Stress Testing Specification¶
Pipeline integrity tests at scale (10K–100K exposures) across all four framework/permission combinations. These tests verify that the calculator produces correct, complete, and stable output under realistic portfolio sizes.
Test Group: STRESS
Requirements Status¶
| ID | Requirement | Priority | Status |
|---|---|---|---|
| NFR-1 | Row count preservation — no silent data loss | P0 | Done |
| NFR-2 | Column completeness — all required output columns present | P0 | Done |
| NFR-3 | Numerical stability — no NaN, Inf, or negative RWA | P0 | Done |
| NFR-4 | Risk weight bounds — SA within [0%, 1250%], IRB non-negative | P0 | Done |
| NFR-5 | Approach routing — correct SA/IRB assignment | P0 | Done |
| NFR-6 | Exposure class coverage — all entity types produce output | P0 | Done |
| NFR-7 | Output floor at scale — PRA transitional floor works at portfolio level | P0 | Done |
| NFR-8 | Error accumulation — bounded error list, no pipeline failure | P1 | Done |
| NFR-9 | Summary consistency — aggregates match detail rows | P1 | Done |
| NFR-10 | EAD consistency — non-negative, non-null, positive sum | P1 | Done |
| NFR-11 | Determinism — identical inputs produce identical outputs | P0 | Done |
| NFR-12 | Framework differentiation — B31 produces different RWA from CRR | P1 | Done |
| NFR-13 | Large-scale (100K) — row preservation, stability, memory bound | P2 | Done |
| NFR-14 | Exposure reference uniqueness — no duplicate references in output | P1 | Done |
Test Infrastructure¶
Synthetic Data Generation¶
Stress tests use fully synthetic datasets generated by tests/acceptance/stress/conftest.py:
| Dataset | Counterparties | Loans | Contingents | Seed |
|---|---|---|---|---|
stress_dataset_10k |
10,000 | ~30,000 | ~5,000 | 42 |
stress_dataset_100k |
100,000 | ~300,000 | ~50,000 | 99 |
Entity type distribution: corporate (35%), individual (30%), institution (15%), sovereign (10%), specialised lending (10%).
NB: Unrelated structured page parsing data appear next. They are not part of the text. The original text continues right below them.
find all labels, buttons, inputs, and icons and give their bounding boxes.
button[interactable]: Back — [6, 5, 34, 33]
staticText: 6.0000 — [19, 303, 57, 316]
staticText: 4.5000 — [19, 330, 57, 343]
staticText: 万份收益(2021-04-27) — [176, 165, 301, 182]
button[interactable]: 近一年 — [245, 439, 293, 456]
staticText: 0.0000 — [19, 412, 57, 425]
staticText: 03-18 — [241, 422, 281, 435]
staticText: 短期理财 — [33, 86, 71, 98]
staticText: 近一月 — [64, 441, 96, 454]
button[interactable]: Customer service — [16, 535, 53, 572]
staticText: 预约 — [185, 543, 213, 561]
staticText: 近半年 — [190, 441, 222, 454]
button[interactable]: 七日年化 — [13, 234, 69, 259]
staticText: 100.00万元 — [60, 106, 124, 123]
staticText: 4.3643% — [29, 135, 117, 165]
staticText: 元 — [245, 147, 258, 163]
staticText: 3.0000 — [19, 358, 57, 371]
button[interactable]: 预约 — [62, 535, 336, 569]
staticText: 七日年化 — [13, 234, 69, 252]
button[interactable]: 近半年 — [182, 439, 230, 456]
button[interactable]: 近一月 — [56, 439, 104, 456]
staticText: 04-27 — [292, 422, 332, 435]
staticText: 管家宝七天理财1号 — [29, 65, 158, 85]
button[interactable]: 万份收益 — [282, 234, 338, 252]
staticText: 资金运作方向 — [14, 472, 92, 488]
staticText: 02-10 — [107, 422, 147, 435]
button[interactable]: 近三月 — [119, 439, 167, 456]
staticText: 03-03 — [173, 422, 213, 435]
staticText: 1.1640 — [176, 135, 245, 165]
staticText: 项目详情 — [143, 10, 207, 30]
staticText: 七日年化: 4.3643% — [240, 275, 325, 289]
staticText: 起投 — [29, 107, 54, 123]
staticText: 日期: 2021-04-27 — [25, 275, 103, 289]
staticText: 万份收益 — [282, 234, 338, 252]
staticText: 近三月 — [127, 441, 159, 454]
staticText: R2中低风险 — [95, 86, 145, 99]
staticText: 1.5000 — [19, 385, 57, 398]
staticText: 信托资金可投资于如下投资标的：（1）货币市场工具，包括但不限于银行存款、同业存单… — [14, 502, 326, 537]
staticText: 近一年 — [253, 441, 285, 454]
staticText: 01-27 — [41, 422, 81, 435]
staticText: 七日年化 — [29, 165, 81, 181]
Reporting date is fixed at 2028-01-01 so the Basel 3.1 output floor is active (PRA transitional starts 2027).
Framework/Permission Combinations¶
All tests run against four pre-computed session-scoped fixtures:
| Fixture | Framework | Permission Mode |
|---|---|---|
crr_sa_result_10k |
CRR | Standardised |
crr_irb_result_10k |
CRR | IRB |
b31_sa_result_10k |
Basel 3.1 | Standardised |
b31_irb_result_10k |
Basel 3.1 | IRB |
Scenario Groups¶
STRESS-1: Row Count Preservation (8 tests)¶
Purpose: Every input exposure must produce exactly one output row. Silent data loss from join failures or filter errors is the most dangerous pipeline bug — it produces systematically understated capital.
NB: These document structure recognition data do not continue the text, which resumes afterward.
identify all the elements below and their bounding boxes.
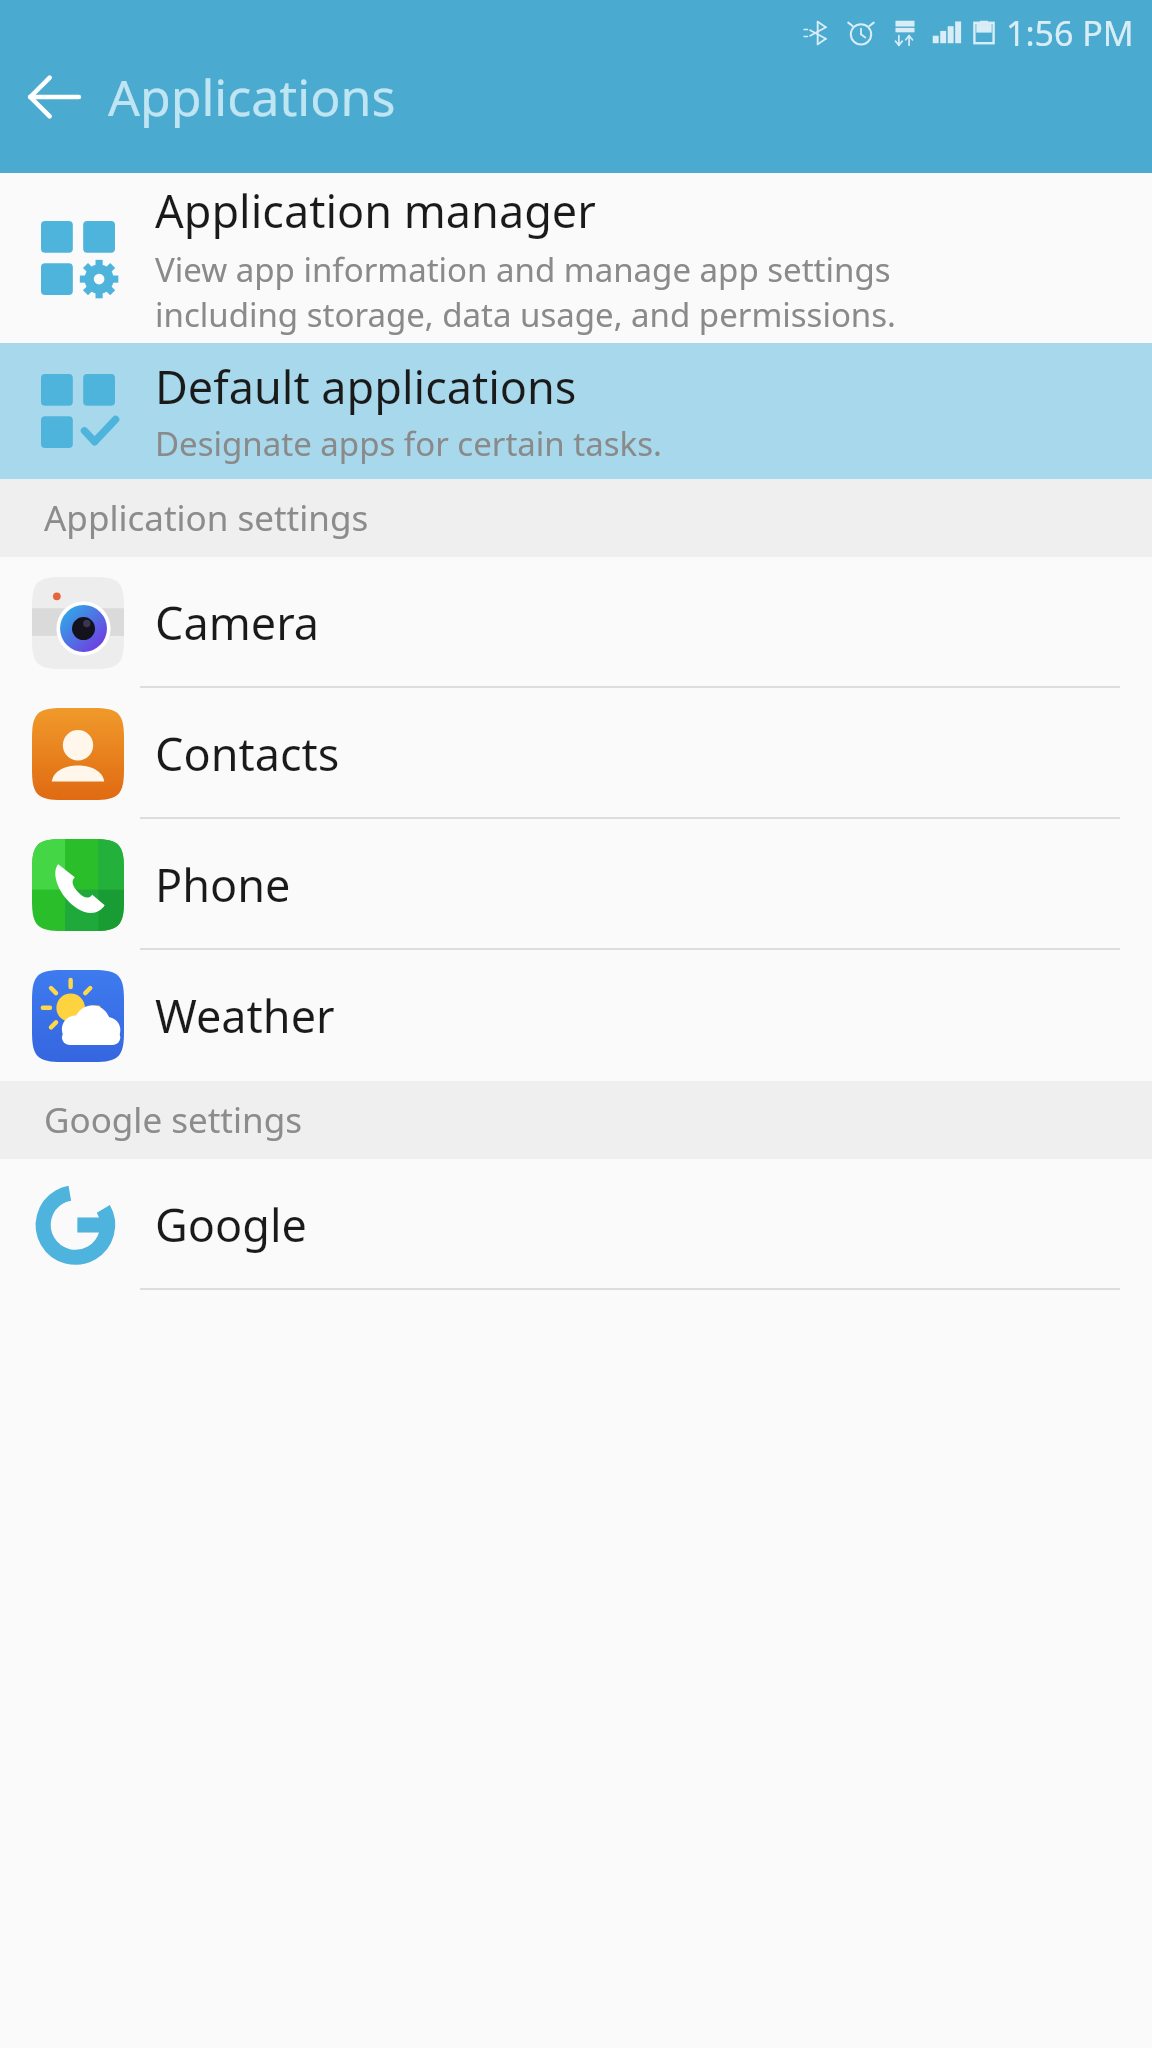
staticText: Phone bbox=[155, 854, 291, 915]
button[interactable]: Weather bbox=[0, 950, 1152, 1081]
button[interactable]: Contacts bbox=[0, 688, 1152, 819]
staticText: Camera bbox=[155, 592, 320, 653]
staticText: View app information and manage app sett… bbox=[155, 247, 896, 336]
button[interactable]: Google bbox=[0, 1159, 1152, 1290]
button[interactable]: Default applications bbox=[0, 343, 1152, 479]
button[interactable]: Back bbox=[0, 43, 108, 151]
staticText: Default applications bbox=[155, 356, 577, 417]
staticText: Applications bbox=[108, 63, 396, 131]
staticText: 1:56 PM bbox=[1006, 10, 1134, 56]
staticText: Google bbox=[155, 1194, 307, 1255]
staticText: Application manager bbox=[155, 180, 596, 241]
button[interactable]: Phone bbox=[0, 819, 1152, 950]
button[interactable]: Camera bbox=[0, 557, 1152, 688]
button[interactable]: Application manager bbox=[0, 173, 1152, 343]
staticText: Weather bbox=[155, 985, 335, 1046]
staticText: Contacts bbox=[155, 723, 340, 784]
staticText: Application settings bbox=[44, 494, 369, 542]
staticText: Designate apps for certain tasks. bbox=[155, 421, 662, 466]
staticText: Google settings bbox=[44, 1096, 302, 1144]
| Test | Framework | Description |
|---|---|---|
| STRESS-1.1 | CRR SA | All input loans appear in output |
| STRESS-1.2 | CRR SA | All input contingents appear in output |
| STRESS-1.3 | CRR SA | No unknown exposure types in output |
| STRESS-1.4 | CRR IRB | All input loans appear in output |
| STRESS-1.5 | B31 SA | All input loans appear in output |
| STRESS-1.6 | B31 IRB | All input loans appear in output |
| STRESS-1.7 | B31 IRB | All input contingents appear in output |
| STRESS-1.8 | Any | Committed facilities generate facility_undrawn rows |
Validation: Output row count per exposure type matches input count. Exposure types confined to {loan, contingent, facility_undrawn}.
STRESS-2: Column Completeness (4 tests)¶
Purpose: All required analytical columns must be present. Missing columns break downstream COREP reporting and Pillar III disclosures.
Required columns: exposure_reference, exposure_class, risk_weight, ead_final, rwa_final, approach_applied.
| Test | Framework | Description |
|---|---|---|
| STRESS-2.1 | CRR SA | All required output columns present |
| STRESS-2.2 | CRR IRB | All required output columns present |
| STRESS-2.3 | B31 SA | All required output columns present |
| STRESS-2.4 | B31 IRB | All required output columns present |
STRESS-3: Numerical Stability (10 tests)¶
Purpose: At scale, floating-point accumulation errors, NaN propagation from edge cases, and Inf from division-by-zero are most likely to manifest.
| Test | Framework | Description |
|---|---|---|
| STRESS-3.1 | CRR SA | No NaN in rwa_final |
| STRESS-3.2 | B31 IRB | No NaN in rwa_final |
| STRESS-3.3 | CRR SA | No Inf in rwa_final |
| STRESS-3.4 | CRR SA | No negative RWA |
| STRESS-3.5 | CRR SA | Total RWA sum is finite and positive |
| STRESS-3.6 | B31 IRB | Total RWA sum is finite and positive |
| STRESS-3.7 | CRR SA | No null rwa_final |
| STRESS-3.8 | CRR SA | No null risk_weight |
| STRESS-3.9 | CRR SA | No NaN in ead_final |
| STRESS-3.10 | B31 IRB | No negative RWA |
STRESS-4: Risk Weight Bounds (4 tests)¶
Purpose: Risk weights must stay within regulatory bounds. SA: [0%, 1250%] per CRR Art. 114–134 / PRA PS1/26 Art. 112–134. IRB: non-negative per Art. 153.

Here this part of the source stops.